*TASK DIRECTIONS*:
Every line from the one with "Image resolution: width=1440" through the end of the material below, both ends included, should be transcribed exactly, without pictures.

++++++++++

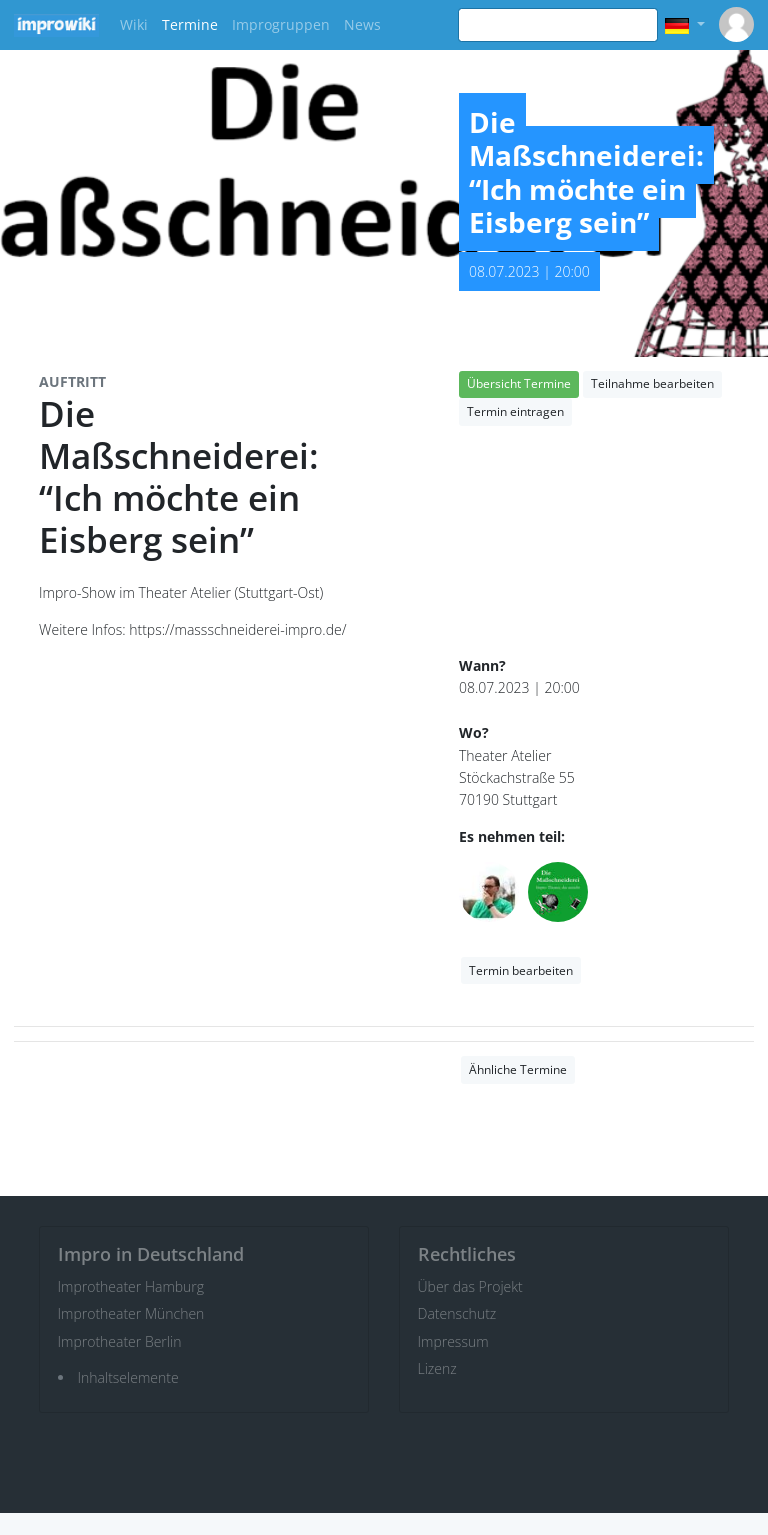  I want to click on Inhaltselemente, so click(128, 1377).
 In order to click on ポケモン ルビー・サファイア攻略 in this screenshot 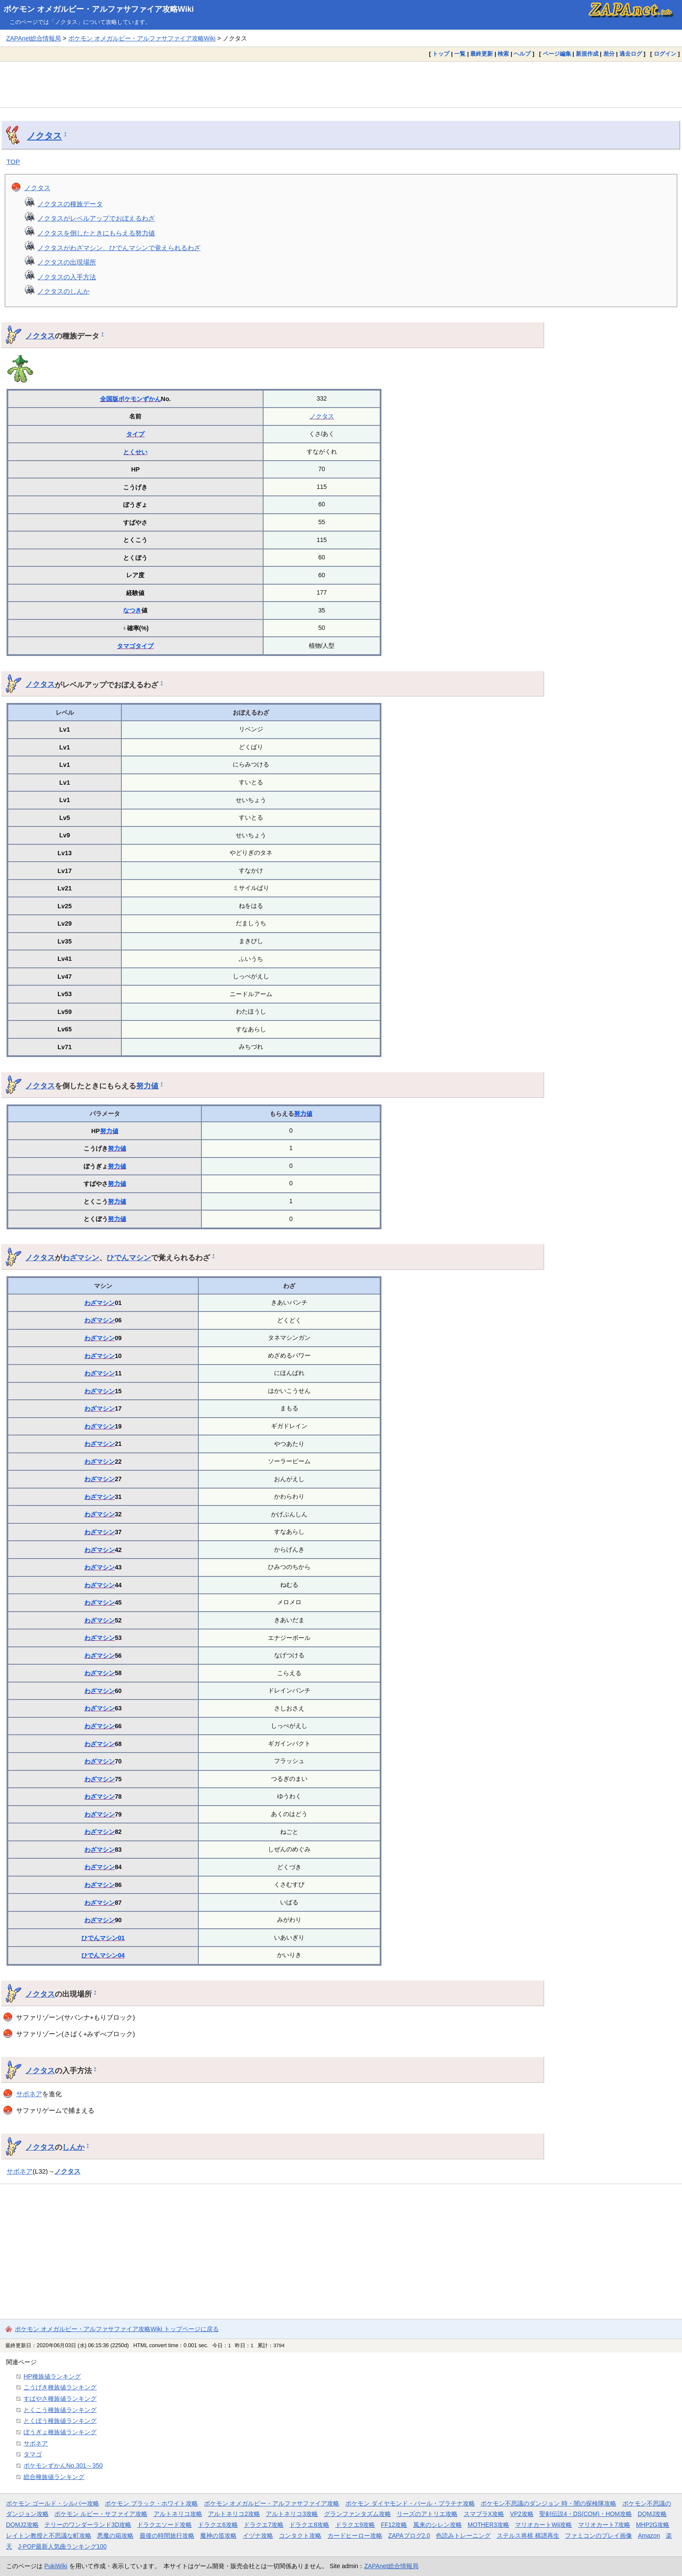, I will do `click(100, 2513)`.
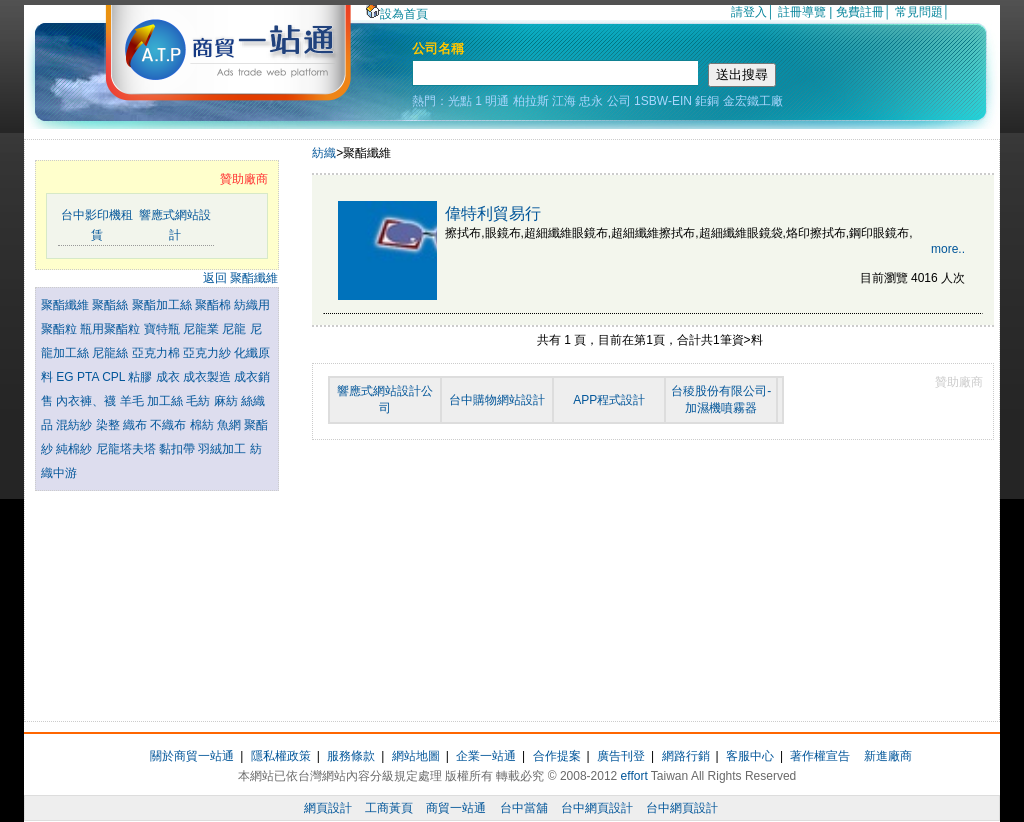 The width and height of the screenshot is (1024, 822). Describe the element at coordinates (111, 305) in the screenshot. I see `聚酯絲` at that location.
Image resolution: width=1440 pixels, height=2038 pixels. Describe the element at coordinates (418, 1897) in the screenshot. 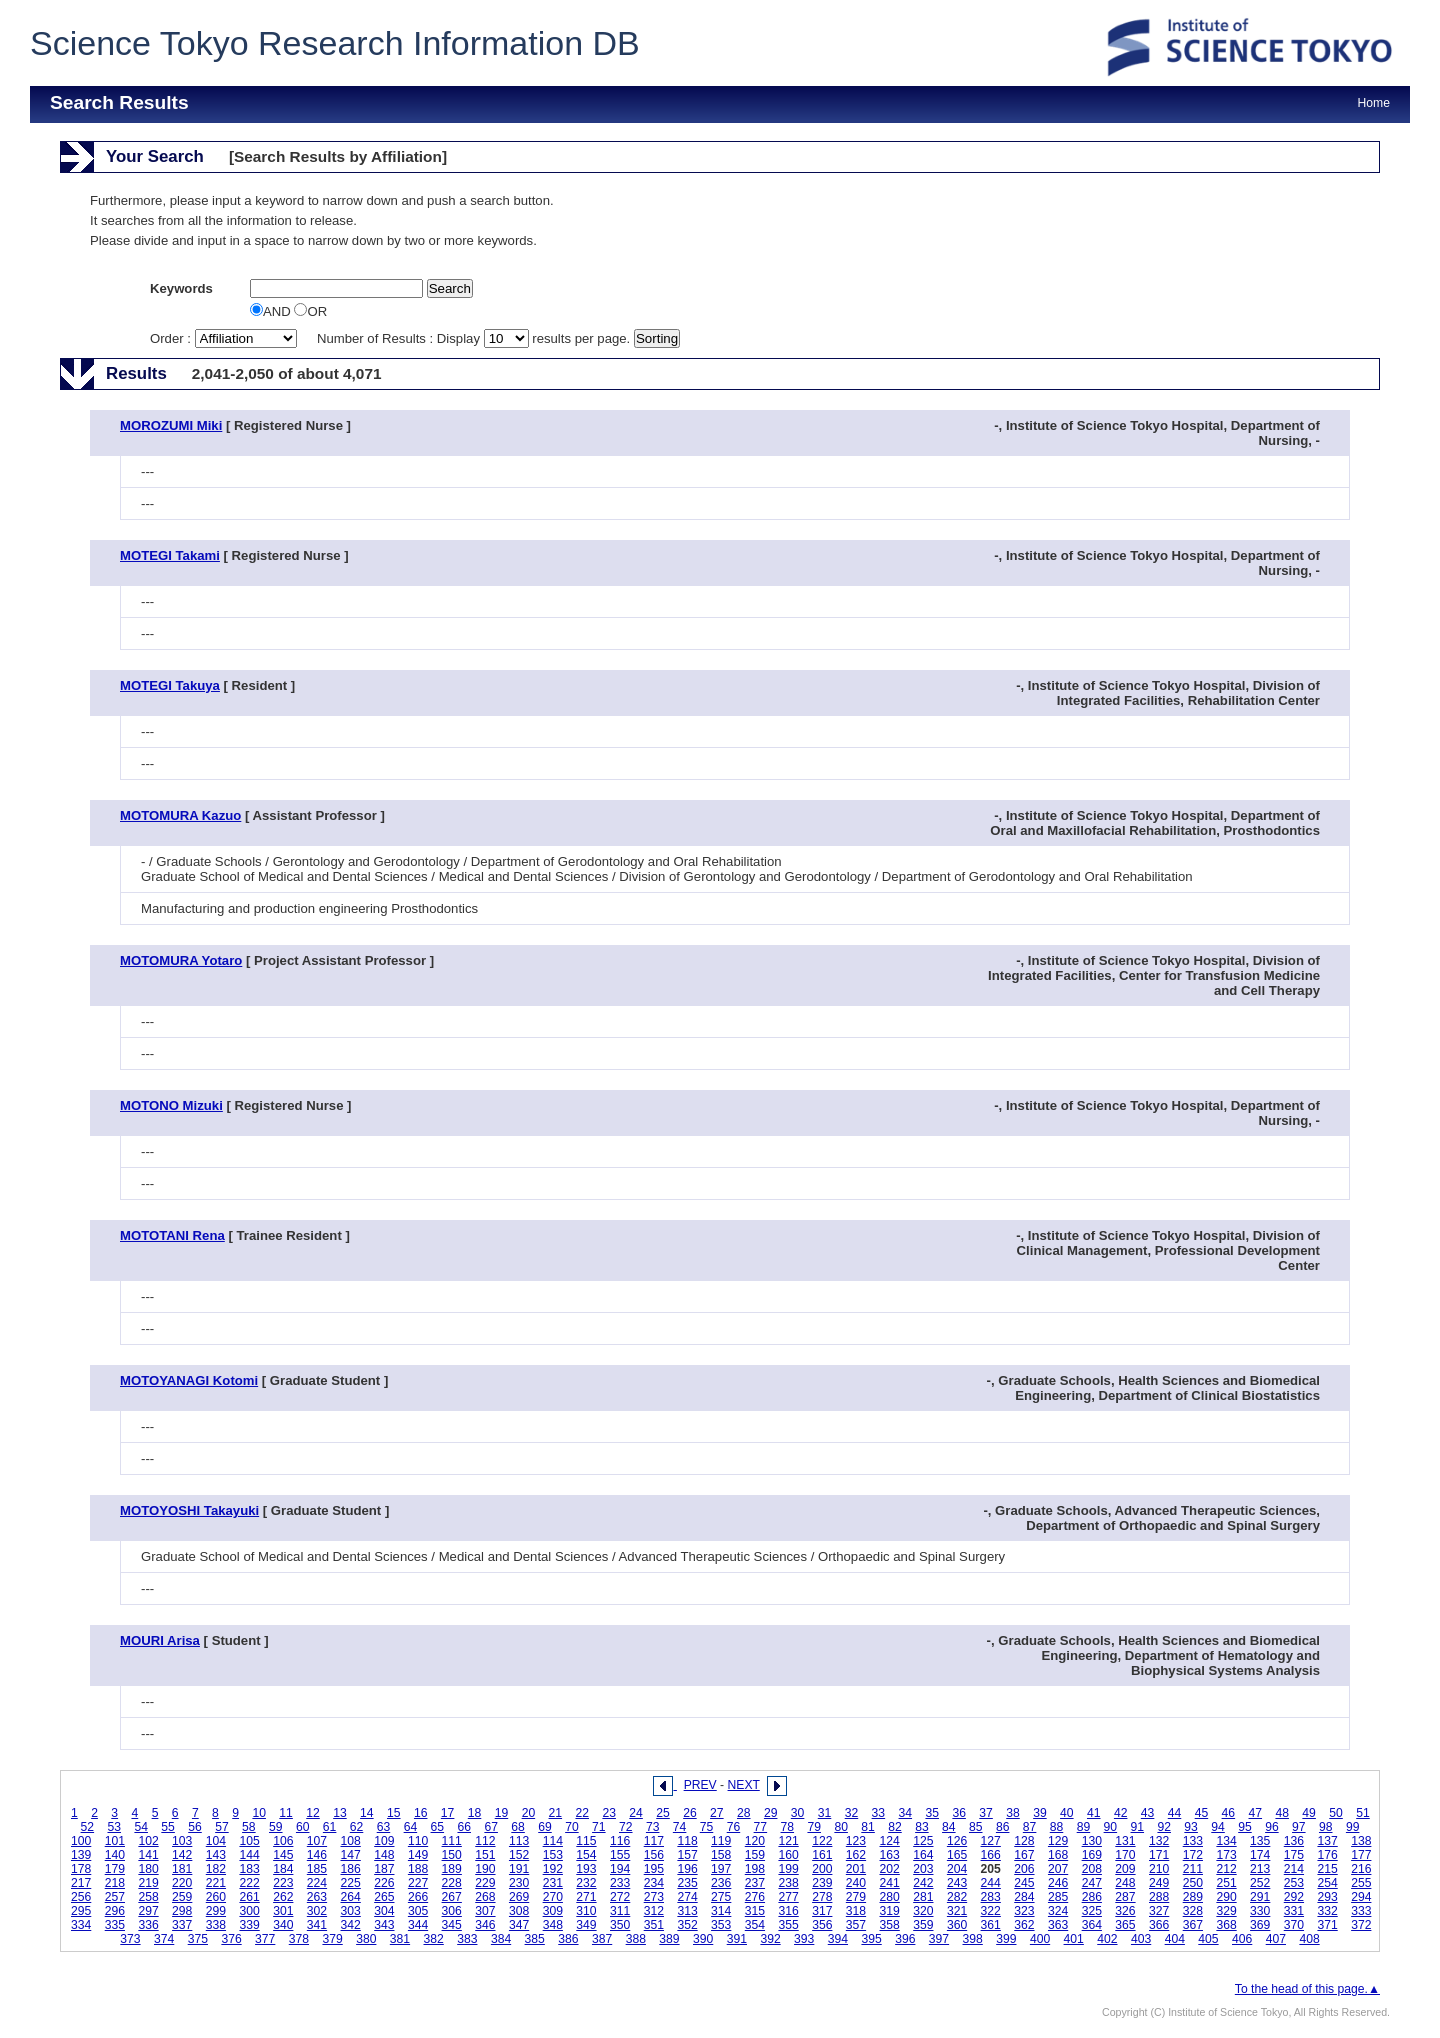

I see `266` at that location.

++++++++++

*RESULT FOR THIS TASK*:
Image resolution: width=1440 pixels, height=2038 pixels. Describe the element at coordinates (418, 1897) in the screenshot. 

I see `266` at that location.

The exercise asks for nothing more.